Las cifras de pobreza que dejará el paso del COVID son alarmantes

La pandemia del COVID-19 no dio tregua. Comenzó en Asia, pasó por Europa y ahora se trasladó a América, donde Brasil y Estados Unidos son los principales focos de contagio. Pero una de las principales consecuencias que Unicef alerta es el tendal de pobres que causó y causará hasta que pase definitivamente todas las cuarentenas. Según el organismo, habrá 86 millones de niños pobres nuevos en el mundo.

Las consecuencias económicas de la pandemia del coronavirus podría así incrementar drásticamente las cifras de pobres en el segmento más delicado, el de los niños. De esta manera, en todo el planeta se acumularían 672 millones de niños. Así fue la dura advertencia de Unicef y Save the Children, que exigen a los gobiernos incrementar la ayuda estatal para evitar dicho escenario, cita EFE.

De acuerdo al informe publicado por la agencia de la ONU para la infancia y la ONG británica, la mayor cantidad de nuevos pobres aparecerán en países de Europa y Asia Central. Según las cifras, habrá alzas de hasta el 44 %, al tiempo que en América Latina y el Caribe el incremento será del 22 por ciento. África, afortunadamente, logró eludir por el momento el pico de contagio que sí sufrieron el resto de los continentes.

La amenaza africana

El continente negro tiene una buena noticia. Es muy bajo el impacto de la pandemia del coronavirus porque la cantidad de casos es mínima en comparación con el resto del mundo, pero hay otras consecuencias. Por ejemplo, que nuevas mangas de langostas aumentarán el riesgo de inseguridad alimentaria para millones de personas en África oriental y central.

Esto agravará el cuadro que quedará potenciado por la pandemia de COVID-19 y las inundaciones, detalló un informe de la ONG OXFAM. Si bien los contagios por el momento no suman elevadas cifras, que el contexto internacional permanezca aislado no ayuda a las necesidades del continente. Según las cifras, las invasiones de langostas destruyeron miles de hectáreas de cultivos en Kenia, Somalia y Etiopía durante los últimos meses.

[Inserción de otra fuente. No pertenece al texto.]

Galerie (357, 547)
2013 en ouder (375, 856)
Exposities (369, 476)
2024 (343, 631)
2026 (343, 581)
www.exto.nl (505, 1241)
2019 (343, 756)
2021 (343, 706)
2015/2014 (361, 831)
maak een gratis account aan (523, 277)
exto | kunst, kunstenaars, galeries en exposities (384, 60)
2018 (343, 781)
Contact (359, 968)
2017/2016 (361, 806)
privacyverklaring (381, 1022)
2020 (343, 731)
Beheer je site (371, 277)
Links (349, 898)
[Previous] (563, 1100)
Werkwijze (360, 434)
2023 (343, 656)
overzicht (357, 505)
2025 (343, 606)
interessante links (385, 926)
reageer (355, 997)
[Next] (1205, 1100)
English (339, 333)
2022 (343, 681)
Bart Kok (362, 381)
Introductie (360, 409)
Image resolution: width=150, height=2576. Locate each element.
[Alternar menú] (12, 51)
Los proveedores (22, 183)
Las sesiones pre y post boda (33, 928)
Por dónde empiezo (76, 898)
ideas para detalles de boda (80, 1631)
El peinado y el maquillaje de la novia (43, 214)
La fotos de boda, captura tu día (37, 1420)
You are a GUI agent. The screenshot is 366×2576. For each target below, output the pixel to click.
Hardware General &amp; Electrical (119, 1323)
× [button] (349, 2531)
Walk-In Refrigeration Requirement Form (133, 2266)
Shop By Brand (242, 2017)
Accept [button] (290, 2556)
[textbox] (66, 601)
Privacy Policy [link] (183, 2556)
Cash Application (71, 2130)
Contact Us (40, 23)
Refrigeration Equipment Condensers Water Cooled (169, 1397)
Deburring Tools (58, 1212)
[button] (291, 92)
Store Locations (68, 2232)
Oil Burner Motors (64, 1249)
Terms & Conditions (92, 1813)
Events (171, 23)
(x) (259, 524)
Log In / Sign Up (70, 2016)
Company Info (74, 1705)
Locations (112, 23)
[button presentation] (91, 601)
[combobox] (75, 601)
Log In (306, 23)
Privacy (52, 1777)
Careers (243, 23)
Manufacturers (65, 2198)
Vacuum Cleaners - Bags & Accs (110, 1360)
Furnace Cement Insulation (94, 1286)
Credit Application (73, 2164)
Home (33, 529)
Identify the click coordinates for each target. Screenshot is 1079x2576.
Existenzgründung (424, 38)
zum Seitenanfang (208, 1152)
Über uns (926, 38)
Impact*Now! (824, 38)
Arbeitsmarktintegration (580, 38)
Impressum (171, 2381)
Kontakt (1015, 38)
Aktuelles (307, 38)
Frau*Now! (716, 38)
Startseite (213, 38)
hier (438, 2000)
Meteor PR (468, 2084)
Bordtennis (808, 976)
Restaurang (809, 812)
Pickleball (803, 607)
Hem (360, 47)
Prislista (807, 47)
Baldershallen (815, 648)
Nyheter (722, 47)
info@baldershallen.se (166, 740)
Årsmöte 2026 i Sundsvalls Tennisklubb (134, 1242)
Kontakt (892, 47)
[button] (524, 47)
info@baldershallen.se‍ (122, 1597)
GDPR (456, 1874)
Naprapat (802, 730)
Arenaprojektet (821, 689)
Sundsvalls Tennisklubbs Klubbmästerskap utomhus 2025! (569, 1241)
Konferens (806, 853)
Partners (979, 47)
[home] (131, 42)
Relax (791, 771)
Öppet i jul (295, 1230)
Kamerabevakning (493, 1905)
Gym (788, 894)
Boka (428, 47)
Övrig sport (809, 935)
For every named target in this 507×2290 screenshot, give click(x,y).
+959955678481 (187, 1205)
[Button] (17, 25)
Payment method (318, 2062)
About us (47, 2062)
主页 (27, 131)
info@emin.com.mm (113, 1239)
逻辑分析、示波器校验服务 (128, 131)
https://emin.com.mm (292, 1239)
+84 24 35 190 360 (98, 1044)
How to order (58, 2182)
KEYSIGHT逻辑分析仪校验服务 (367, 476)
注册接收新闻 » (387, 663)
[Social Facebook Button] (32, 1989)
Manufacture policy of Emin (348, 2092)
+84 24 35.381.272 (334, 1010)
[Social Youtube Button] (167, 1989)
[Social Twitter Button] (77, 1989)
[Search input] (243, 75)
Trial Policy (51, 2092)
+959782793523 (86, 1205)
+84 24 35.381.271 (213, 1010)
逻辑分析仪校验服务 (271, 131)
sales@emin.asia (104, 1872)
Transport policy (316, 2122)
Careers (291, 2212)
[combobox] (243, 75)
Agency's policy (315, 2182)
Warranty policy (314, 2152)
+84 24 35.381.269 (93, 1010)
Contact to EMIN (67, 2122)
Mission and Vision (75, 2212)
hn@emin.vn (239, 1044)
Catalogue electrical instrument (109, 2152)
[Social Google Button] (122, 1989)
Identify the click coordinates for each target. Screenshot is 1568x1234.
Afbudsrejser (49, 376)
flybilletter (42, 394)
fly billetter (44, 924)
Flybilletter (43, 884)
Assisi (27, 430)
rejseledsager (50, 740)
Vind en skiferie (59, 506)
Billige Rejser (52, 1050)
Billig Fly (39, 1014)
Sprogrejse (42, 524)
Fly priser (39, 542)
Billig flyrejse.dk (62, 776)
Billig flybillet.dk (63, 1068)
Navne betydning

A su vez, las fuertes lluvias provocaron serias inundaciones que potenciaron las condiciones favorables para la reproducción de esos insectos. Las autoridades creen que la última generación de langostas “pueda ser 400 veces más grandes que las ya vistas, algo que debería eclosionar en junio, cuando los cultivos están listos para su recolección“, detalla ANSA.